An app should throw exceptions when something exceptional happens. However, developers should design apps and APIs so that under regular use, exceptions do not occur. Exceptions are an excellent way to tell the debugger or logging tools that something went wrong. When debugging with the break on all exceptions feature is turned on, it is possible to get information about what went wrong immediately. However, by default, Visual Studio projects don’t have this feature turned on. This article is a guide on how to turn on and use this feature.

Exceptions carry a stack trace with them, so they can provide a wealth of information about where the Exception arose from and why. Breaking in the debugger on all exceptions can help to diagnose issues at the source. This guide targets Visual Studio on Windows, but the feature is very similar to the same feature on Visual Studio for Mac. This feature has existed for most of the life of Visual Studio, so it should work on any Windows version.
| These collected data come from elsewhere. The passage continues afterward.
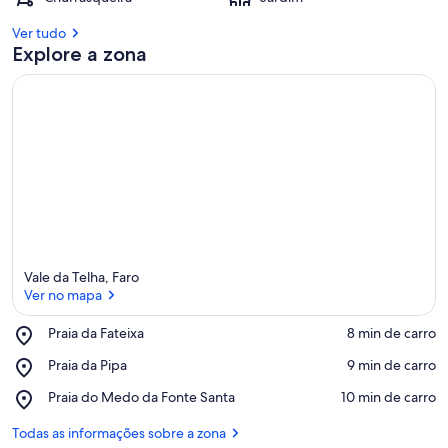
Ver tudo
Explore a zona
Vale da Telha, Faro
Ver no mapa
Place,
Praia da Fateixa
‪8 min de carro‬
Praia
Ver no mapa
Place,
Praia da Pipa
‪9 min de carro‬
da
Praia
Fateixa
Place,
Praia do Medo da Fonte Santa
‪10 min de carro‬
da
Praia
Pipa
do
Todas as informações sobre a zona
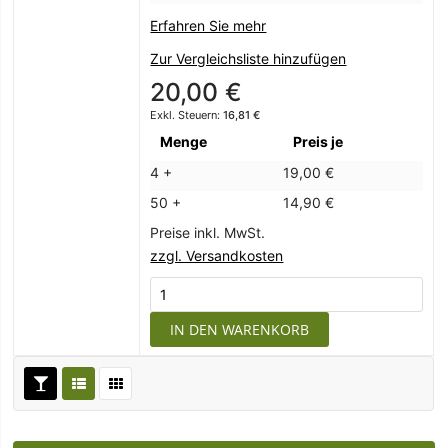
Erfahren Sie mehr
Zur Vergleichsliste hinzufügen
20,00 €
16,81 €
Menge
Preis je
4 +
19,00 €
50 +
14,90 €
Preise inkl. MwSt.
zzgl. Versandkosten
IN DEN WARENKORB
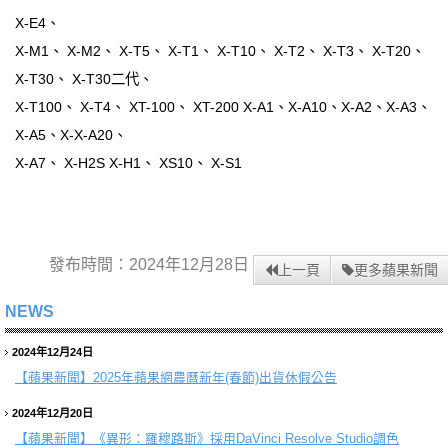
X-E4、
X-M1、 X-M2、 X-T5、 X-T1、 X-T10、 X-T2、 X-T3、 X-T20、
X-T30、 X-T30二代、
X-T100、 X-T4、 XT-100、 XT-200 X-A1、X-A10、X-A2、X-A3、
X-A5、X-X-A20、
X-A7、 X-H2S X-H1、 XS10、 X-S1
發布時間：2024年12月28日
上一頁
更多蘋果新聞
NEWS
2024年12月24日
【蘋果新聞】
2025年蘋果網農曆新年(春節)出貨休假公告
2024年12月20日
【蘋果新聞】
《異形：羅穆路斯》採用DaVinci Resolve Studio調色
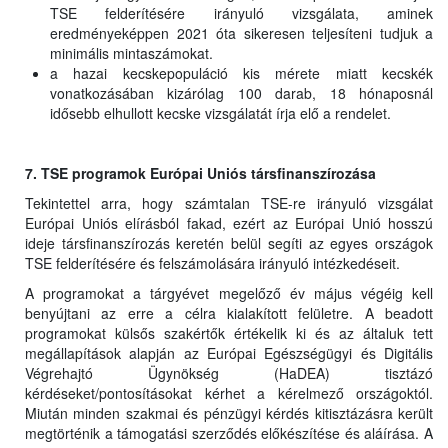
TSE felderítésére irányuló vizsgálata, aminek
eredményeképpen 2021 óta sikeresen teljesíteni tudjuk a
minimális mintaszámokat.
a hazai kecskepopuláció kis mérete miatt kecskék
vonatkozásában kizárólag 100 darab, 18 hónaposnál
idősebb elhullott kecske vizsgálatát írja elő a rendelet.
7. TSE programok Európai Uniós társfinanszírozása
Tekintettel arra, hogy számtalan TSE-re irányuló vizsgálat
Európai Uniós elírásból fakad, ezért az Európai Unió hosszú
ideje társfinanszírozás keretén belül segíti az egyes országok
TSE felderítésére és felszámolására irányuló intézkedéseit.
A programokat a tárgyévet megelőző év május végéig kell
benyújtani az erre a célra kialakított felületre. A beadott
programokat külsős szakértők értékelik ki és az általuk tett
megállapítások alapján az Európai Egészségügyi és Digitális
Végrehajtó Ügynökség (HaDEA) tisztázó
kérdéseket/pontosításokat kérhet a kérelmező országoktól.
Miután minden szakmai és pénzügyi kérdés kitisztázásra került
megtörténik a támogatási szerződés előkészítése és aláírása. A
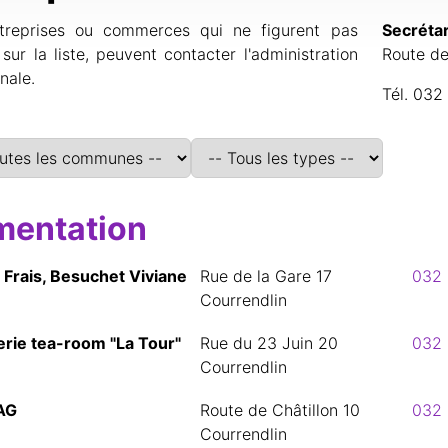
treprises ou commerces qui ne figurent pas
Secréta
sur la liste, peuvent contacter l'administration
Route de
ale.
Tél. 032
mentation
t Frais, Besuchet Viviane
Rue de la Gare 17
032 
Courrendlin
erie tea-room "La Tour"
Rue du 23 Juin 20
032 
Courrendlin
AG
Route de Châtillon 10
032 
Courrendlin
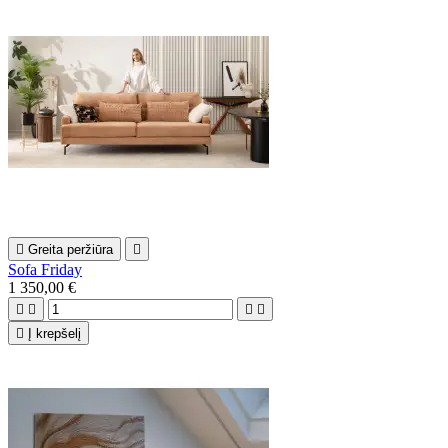

Greita peržiūra

Sofa Friday
1 350,00 €





Į krepšelį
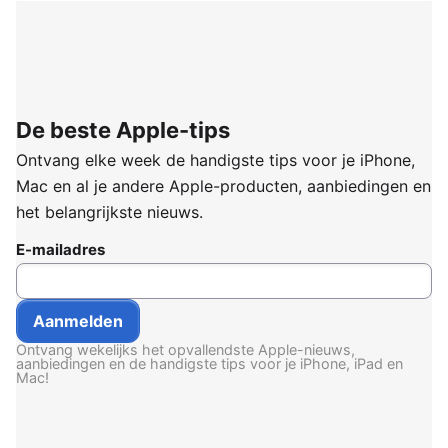
De beste Apple-tips
Ontvang elke week de handigste tips voor je iPhone,
Mac en al je andere Apple-producten, aanbiedingen en
het belangrijkste nieuws.
E-mailadres
Ontvang wekelijks het opvallendste Apple-nieuws,
aanbiedingen en de handigste tips voor je iPhone, iPad en
Mac!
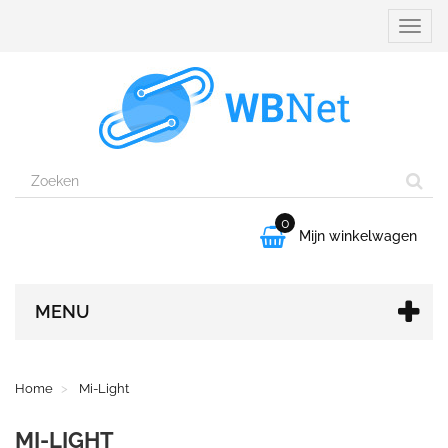
Naviga
aanpa
0

Mijn winkelwagen
MENU
Home
Mi-Light
MI-LIGHT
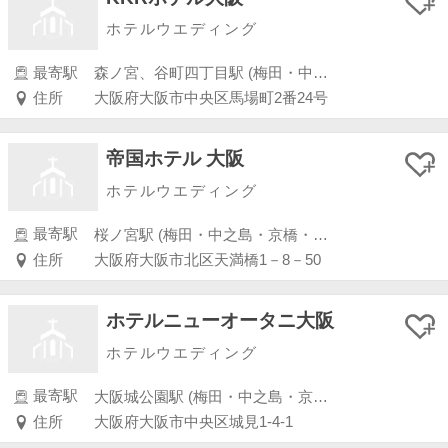
ホテルウエディング
最寄駅
森ノ宮、谷町四丁目駅 (梅田・中之島・京橋・桜ノ宮)
住所
大阪府大阪市中央区馬場町2番24号
帝国ホテル 大阪
ホテルウエディング
最寄駅
桜ノ宮駅 (梅田・中之島・京橋・桜ノ宮)
住所
大阪府大阪市北区天満橋1－8－50
ホテルニューオータニ大阪
ホテルウエディング
最寄駅
大阪城公園駅 (梅田・中之島・京橋・桜ノ宮)
住所
大阪府大阪市中央区城見1-4-1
Note: let’s not get too caught up on the semantics of “apps and APIs should be designed so that under normal use, exceptions do not occur”. It just means that if all is well, the app shouldn’t throw exceptions.

Exception Handling

You should acquaint yourself with Exception handling in C# first and foremost. Microsoft has a best practices guide that is also very useful. As a general rule, it is a good idea to always debug with break on all exceptions turned on. It means that if anything in the app goes wrong, there is an immediate alert at the point of failure. There is a general programming principle behind this called fail fast. However, to use break on all exceptions, the app’s code should never throw exceptions under normal circumstances. If the code does so, the debugging flow is interrupted. Also, Exceptions are costly operations.

Turn it On

On Windows, Debug -> Windows -> Exceptions Settings

ExceptionSettings

The window appears like so. “Common Language Runtime Exceptions” is the section we are interested in for C# and .NET.

ExceptionSettings 2.png

Note: Mac instructions are coming

Clicking this twice results in a tick for all Exception types. If this checkbox is checked, this means that Break on All Exceptions is turned on. The debugger always breaks whenever the code throws an exception. It looks like this when the node is expanded.

ExceptionSettings 3

Example

Break On All Exceptions turned Off

In this example, the feature is not turned on. The app executes and completes without the debugger displaying any information about the Exception thrown. It essentially means that the debugger ignores Exception information.

class Program
{
    static void Main(string[] args)
    {
        try
        {
            Test();
        }
        catch(Exception ex)
        {
        }

        Console.Write("The process completed");
        Console.ReadLine();
    }

    public static void Test()
    {
        throw new Exception("Break here please");
    }
}

Note: production code should always log exceptions in some way

Exceptions 1The output

Exceptions 2

Break On All Exceptions turned On

If we turn break on all exceptions on and rerun the example, this is what happens. The debugger stops at the source of the Exception, and the IDE can rewind the Call Stack. If the app is well-designed, it is possible to debug like this in all scenarios.

Exceptions 3.png

More Information

  • If the app throws too many exceptions, it is sometimes still possible to turn on breaking for most Exception types. Just turn off the ones that are causing issues with the checkbox.
  • It’s typically preferable to debug with “Just My Code” turned on. It is the default setting in Visual Studio

jmc

It means that Exceptions are only caught in the debugger when the code from the project being debugged throws them or, the underlying code is throwing an Exception that is not being suppressed by a try/catch. Turning this off is often useful for getting details about Exceptions in the underlying code, but it usually ends up disrupting the typical debugging experience.

  • The IDE does not store Exception settings in the csproj file because they are user settings. Most development teams don’t store this in the Git repo. Therefore, the settings are lost when Git clones a repo, or Git performs a clean. It’s essential to communicate with your team members about Exception handling and debugging thereof.

Conclusion

Take Exception handling into account when designing code. If done well, it makes debugging easier. If done poorly, it slows down your application and makes it challenging to find the source of issues. If turning on break on all exceptions is possible, it allows the source of Exceptions to be found immediately rather than trace back what happened after the fact.